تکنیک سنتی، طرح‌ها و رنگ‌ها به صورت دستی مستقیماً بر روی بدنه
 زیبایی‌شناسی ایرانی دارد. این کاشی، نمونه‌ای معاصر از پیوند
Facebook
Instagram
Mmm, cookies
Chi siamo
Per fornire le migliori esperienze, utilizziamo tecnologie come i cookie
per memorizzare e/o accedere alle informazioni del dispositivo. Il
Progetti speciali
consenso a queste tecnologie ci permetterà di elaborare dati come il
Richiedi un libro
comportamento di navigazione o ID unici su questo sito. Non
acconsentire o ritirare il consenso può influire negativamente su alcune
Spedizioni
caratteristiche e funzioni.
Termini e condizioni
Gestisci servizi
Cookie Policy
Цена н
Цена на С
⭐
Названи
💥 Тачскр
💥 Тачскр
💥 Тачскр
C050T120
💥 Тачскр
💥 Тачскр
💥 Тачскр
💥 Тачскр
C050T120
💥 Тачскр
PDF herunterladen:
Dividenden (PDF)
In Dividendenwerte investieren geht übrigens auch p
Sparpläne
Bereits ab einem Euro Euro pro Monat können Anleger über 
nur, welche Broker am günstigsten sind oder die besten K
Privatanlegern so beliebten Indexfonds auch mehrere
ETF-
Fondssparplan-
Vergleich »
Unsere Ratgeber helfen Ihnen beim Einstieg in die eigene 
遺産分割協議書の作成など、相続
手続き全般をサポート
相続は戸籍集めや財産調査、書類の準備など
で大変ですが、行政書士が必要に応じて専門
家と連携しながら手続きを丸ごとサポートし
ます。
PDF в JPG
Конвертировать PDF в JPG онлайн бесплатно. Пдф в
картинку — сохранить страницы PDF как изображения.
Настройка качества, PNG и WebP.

========================

§ **WORK TO BE COMPLETED**
Among the lines above, please find those with "tecnologie" and copy them.

§ **COMPLETED TASK**
Per fornire le migliori esperienze, utilizziamo tecnologie come i cookie
consenso a queste tecnologie ci permetterà di elaborare dati come il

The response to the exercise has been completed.